Чтоб я так жил, но ниже этажом.
Ну, расскажи, ну, расскажи, что люди говорят,
А я послушаю, а ты заваришь чаю.
И разберемся наконец что я всему виной.
И будем слушать все подряд,
Иврит не понимая,
Лишь только кашель или вздох за каменной стеной.
* * *
Здесь тоже листья осенью катятся по земле,
И ветер холоден, и солнце пропадает,
И в правильный шабат маслины убирают
Арабы, нарисованны Милле.
Оливы круглые, как будто на столе
Расставлены, стаканов не хватает,
И чтобы палочкой помешивать в золе,
И собеседовать, о чем и сам не знаю,
Как А и Б сидели на трубе,
Как Боинг, прыг да прыг, и приземлился в Лоде,
Что А упало, шлепнулось и Б…
Да, что все о себе, да, о себе,
Поговорим-ка лучше о погоде.
* * *
Давай, голубушка, давай поговорим,
Я тоже шарф на голову наброшу,
Гляди-ка, тает белая пороша,
А мы всё подметаем и сорим.
Да, и не ведаем, что, собственно, творим,
Да, и творим-то все одно и тоже,
Сейчас бы подмосковные галоши,
И был бы я вообще не простудим.
Тогда без разницы, что скажет полиглот,
Весь бело-голубой и родственник давешний,
Как он цедит презрительно: «Хайот»,
Что в переводе означает – скот,
И продает скоту бананы и черешни.
* * *
У перекрестка, там, где Тальпиот
И вечный знак «Дорожные работы»,
Не выходи, потом, за Тальпиотом,
Второй, а может, третий поворот.
Здесь тоже голосили петухи,
Трава кололась, листья выгорали,
В автобусе за поручень держались
Две – женская и детская – руки.
На них смотрел красивый эфиоп,
Еврей из Эфиопии когда-то.
Российский нос обычно крючковатый,
А этот плавно переходит в лоб.
И он смотрел и думал не спеша
Автобус трогал, двери затворялись,
На виражах согласно отклонялись
И тело, и бессмертная душа.
ГИВАТ А-МАТОС
Отсюда виден весь Бейт-Лехем.
По-русски Вифлеем,
«Дом хлеба» – переводится с иврита.
Я не узнал его, он не похож совсем
На вспененное плоское корыто.
А утром был похож.
Но утром был туман.
Туман как ночь, а ночью кошки серы.
Непринужденно ввел меня в обман
Еврейский город христианской веры,
И нечто новое открыл передо мной,
Повисшим между небом и землей.
Внизу, где ослики с нехитрою поклажей
И головы плывут, испачканные сажей,
Дорога на Хеврон, подобная змее,
Поток машин с чужими номерами,
И ближе, ближе, прямо под ногами
Медлительный араб в блестящей куфие.
ВЫЙДЕМ ИЗ АВТОБУСА
Останови, земляк, – тут улица легка,
Не горячись!
Зайдем ко мне на час, на чашку кофе.
Недалеко, отсюда два шага,
Я здесь теперь живу, а раньше жил в Ар-Нофе.

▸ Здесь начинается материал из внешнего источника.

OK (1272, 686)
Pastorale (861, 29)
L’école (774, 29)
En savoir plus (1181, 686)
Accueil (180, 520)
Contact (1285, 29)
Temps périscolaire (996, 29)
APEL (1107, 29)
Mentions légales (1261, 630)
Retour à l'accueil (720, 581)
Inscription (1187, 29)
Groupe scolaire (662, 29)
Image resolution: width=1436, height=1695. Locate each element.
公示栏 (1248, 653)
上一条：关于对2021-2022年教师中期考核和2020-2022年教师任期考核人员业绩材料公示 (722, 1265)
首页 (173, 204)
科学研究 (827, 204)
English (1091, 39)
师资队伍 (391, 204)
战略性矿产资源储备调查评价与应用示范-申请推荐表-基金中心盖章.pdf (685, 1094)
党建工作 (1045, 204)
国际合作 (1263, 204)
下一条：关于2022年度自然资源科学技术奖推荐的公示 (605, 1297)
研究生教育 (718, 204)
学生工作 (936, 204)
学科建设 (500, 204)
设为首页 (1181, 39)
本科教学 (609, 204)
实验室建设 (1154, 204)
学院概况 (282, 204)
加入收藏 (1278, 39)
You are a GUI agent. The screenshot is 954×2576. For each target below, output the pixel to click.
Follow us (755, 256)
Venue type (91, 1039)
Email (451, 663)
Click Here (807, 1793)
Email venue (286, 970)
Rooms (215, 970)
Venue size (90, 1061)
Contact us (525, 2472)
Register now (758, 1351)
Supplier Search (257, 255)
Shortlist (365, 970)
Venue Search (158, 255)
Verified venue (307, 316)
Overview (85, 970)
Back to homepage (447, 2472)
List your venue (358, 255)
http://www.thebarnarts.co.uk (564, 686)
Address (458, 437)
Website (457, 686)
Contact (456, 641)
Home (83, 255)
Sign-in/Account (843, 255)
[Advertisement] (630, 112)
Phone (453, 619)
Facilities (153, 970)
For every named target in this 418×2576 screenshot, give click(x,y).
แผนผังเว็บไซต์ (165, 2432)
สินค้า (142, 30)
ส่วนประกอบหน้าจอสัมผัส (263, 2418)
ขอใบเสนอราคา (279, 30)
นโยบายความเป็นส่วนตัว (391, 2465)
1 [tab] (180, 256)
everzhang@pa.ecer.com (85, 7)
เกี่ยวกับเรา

Угомонись, не трать себя по пустякам,
Уж в этом мы с тобой заведомые профи,
Когда на кухоньке тонули в русском штофе
И словеса слетали с потолка.
Останови, земляк, останови,
И душу, Бога ради, не трави!
В автобусе беседа не с руки,
И громкий разговор напоминает ссору,
И в хаки девушки особенно тихи,
И жены харедим, читающие Тору.
НОЧНЫЕ РАЗГОВОРЫ, 1992
* * *
С утра Иерусалим такой щеголеватый,
И Бейт а-Керем, словно Чистые пруды.
Похож!
Похож и без воды,
И без метро и тополиной ваты.
Автобус двадцать пять, всё тот же двадцать пятый,
Шныряет целый день до полной темноты,
Когда выходят тощие коты
Исследовать асфальт на улице покатой,
И наступает время говорить,
Перебивать, размахивать руками,
Рассказывать, что твой «Декамерон»,
Я с вами, братия, я продолжаю жить,
Я на скамейке между лопухами
С фамилиями Слуцкий и Назон.
* * *
Не там, где я живу, а в нескольких шагах
От тихой улицы, ведущей к Яд ва-Шему,
Есть закуток, где активисты КАХ
Листовками еще не залепили стены,
И в этих незапятнанных стенах,
Что видели еще поступок Шема,
Где до сих пор не решена проблема,
Сокрытая под именем ТАНАХ,
Бываю я.
Отселе и доселе –
С восьми до четырех я все-таки при деле,
Моим старанием здесь вымыты полы.
Работа сделана, разогнуты колена,
И по пути домой все платьица милы
И ножки белые в окошке манекена.
* * *
Сказать по правде, Коган был свинья.
Он всем рассказывал, что раньше пил запоем,
Потом голосовал за партию Тхия
И в спорах защищал всегда Геулу Коэн.
Могу признаться, то же делал я.
В отличие от нас, он был всегда спокоен,
Но ящики грузить сказали нам обоим,
А он сказал, что у него громадная семья.
Ну, черт с ним, с Коганом, и Бог ему судья!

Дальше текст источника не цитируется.